Петровна ответила грубостью.

22

На следующий день она не на шутку расхворалась: кашляла с подвыванием, она чихала до изнеможения, и я весь день кипятил ей молоко, бегал в магазин за мёдом, звонил знакомым, требуя, чтобы меня научили ставить банки… Петровне было действительно плохо; она бессмысленно смотрела на меня с кровати, ворочалась, стонала, временами её уносил беспокойный сон, и тогда я садился рядом и смотрел на её лицо. Поразительно, до чего красивым оно стало за эти дни! Нет, не голубая причёска, не модный прикид были тому виной: я был убеждён, — и думаю так по сей день, — что такой красивой она не была и в лучшие дни своей давней, естественной молодости. Я даже оттаял душой, глядя на неё. Я просто засматривался, не мог отвести глаз, — и как вы думаете, что испытывал при этом? Влюбленность? Страсть? Вожделение? Ничего подобного: я гордился собой, своим изобретением, своей гениальностью. Меня распирало от счастья при мысли о том, что это я, именно я превратил безнадёжную старуху в юную деву, и неказистую девчонку, каковой ей полагалось быть от Бога в редкую красавицу. Я по-прежнему смотрел на Петровну как на изделие рук своих, но в сердце-то моём по-прежнему жила Тома Калинкина — только она и до скончания века. Что мне с того, что она намертво прилепилась к своему толстопузому дискотечнику? Мне надолго хватит воспоминаний о тех днях, когда она приходила сюда и мы говорили с ней как две родственные души, а когда тепло памяти перестанет согревать меня, — ну что ж, тогда и видно будет, тогда, видимо, случится ещё что-нибудь, что позволит мне жить дальше.
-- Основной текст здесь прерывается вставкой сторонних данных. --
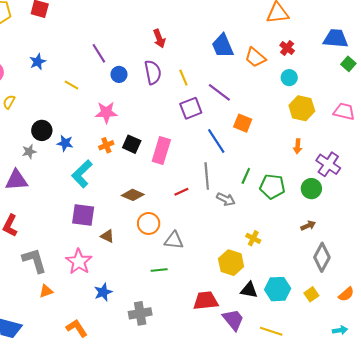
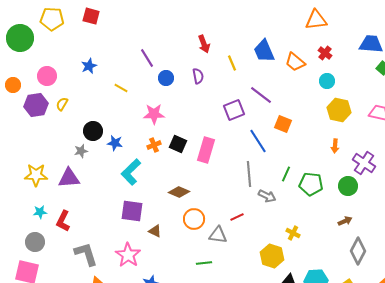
purple semicircle: (153, 72) -> (198, 76), size x0.7
yellow line: (183, 78) -> (232, 63), moved
red line: (181, 192) -> (237, 217), moved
Вечером Петровна проснулась и с ужасом спросила меня:

— Я что, умираю?

— Не дури, — ответил я, пытаясь поправить её постель. — Антигриппин лучше выпей. Целый день я тут с тобой вожусь, — наверняка заразился, — завтра тоже помирать начну.

— Нет, Дрончик… — сказала она страшным шёпотом. — Я что-то такое чувствую… Что-то сломалось! Понимаешь? Как будто внутри был такой столп… не знаю, как сказать… а теперь его нет… вернее он есть, но он сломался пополам…
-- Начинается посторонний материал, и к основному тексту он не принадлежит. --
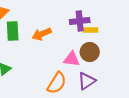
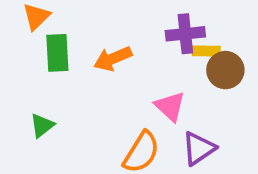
brown circle: (90, 52) -> (225, 70), moved
pink triangle: (72, 59) -> (170, 106), turned 36

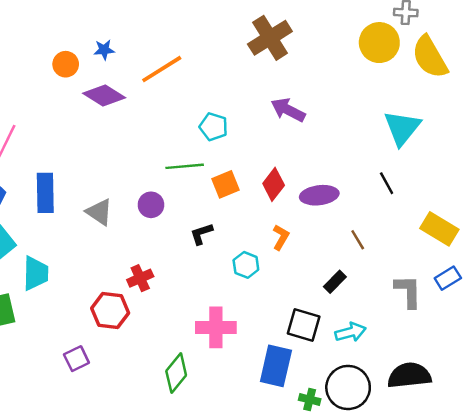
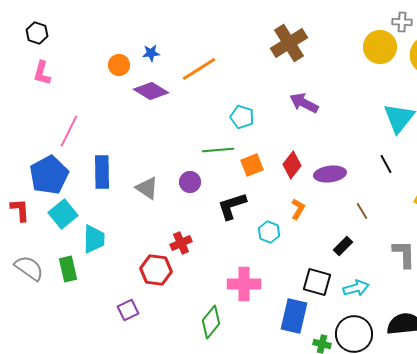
black L-shape: (201, 234) -> (232, 206), size x1.5

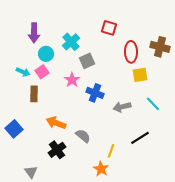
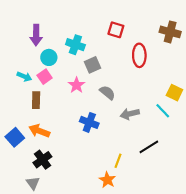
cyan cross: (71, 42) -> (75, 45), turned -30
brown cross: (160, 47) -> (170, 32), moved
yellow square: (140, 75) -> (174, 93), moved, turned 35
blue cross: (95, 93) -> (89, 122), moved
orange arrow: (56, 123) -> (39, 131), moved
gray semicircle: (83, 136) -> (107, 93), moved
black cross: (57, 150) -> (42, 160), moved

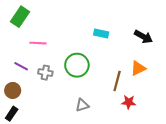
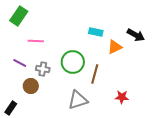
orange triangle: (138, 68) -> (115, 47), moved
brown line: (117, 81) -> (95, 74), moved
brown circle: (13, 90) -> (31, 86), moved
gray triangle: (82, 105) -> (78, 100), size x1.5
— Болтай, болтай! — я рылся в сумке с покупками, пытаясь отыскать упаковку антигриппина.

— Но как же я умру?! — вскричала она тихо. — У тебя же аппарат есть! Ты меня просветишь ещё раз? Омолодишь?

— В детский сад хочешь поступить? — полюбопытствовал я.

— Нет, ты не понимаешь… Я хочу ещё раз попробовать. Не получается ничего: ни петь, ни любить… Гады, всё мне обломили… Я буду снова пытаться… Я буду пробовать хоть пятьсот лет… Это ведь можно? Когда начну стариться — ты меня опять омолодишь, верно?

— Ясное дело… — пробурчал я, разводя порошок антигриппина сладким чаем.

— Слушай… Так я теперь бессмертная, да?

Я замер с чайником в руке. А Петровна шептала:

— Ну, правильно: ты будешь меня всё время омолаживать, и я никогда не умру… Это правда? Слушай, но ведь… Это не по-Божески… Да я и не хочу…

— Ну, чисто теоретически, — начал я мямлить, — этот вопрос не очень проработан у меня… Чисто теоретически это так, но в действительности… Понимаешь, я ещё не думал об этом толком, но, кажется, дело вот в чём: после определённого числа облучений, частота синего спектра станет затухать сама собой, и человек должен умереть, не достигнув физиологической старости… По-моему, это так. Но это только при многократном облучении: аура как бы устаёт от посторонних вмешательств и гаснет. Нет, бессмертие невозможно.

— Ну и слава Богу! — сказала она, падая на подушку. — Но лет пятьсот ты мне даёшь?

— Ну, что-то около этого.

— Достаточно… И всё-таки сломалась я… Нет опоры…

— Устала просто, перенервничала… И грипп опять же…

Она помолчала немного, потом внимательно посмотрела на меня:

— И ты всё это придумал! Всё это омоложение! Какой ты умный!

— Наконец-то поняла! — усмехнулся я.

— Нет, ты правда умный. Бли-ин… А я как-то и не замечала… Это надо же: рядом с гением живу и не вижу… А такой неказистенький с виду…

— Спасибо, родная!

— Ну нет, я не это имела ввиду… Просто рост маленький, и сложение такое… не эффектное… А так-то приятное личико. Глаза умные, да! Короче, ты не теряйся, ты своё возьмёшь!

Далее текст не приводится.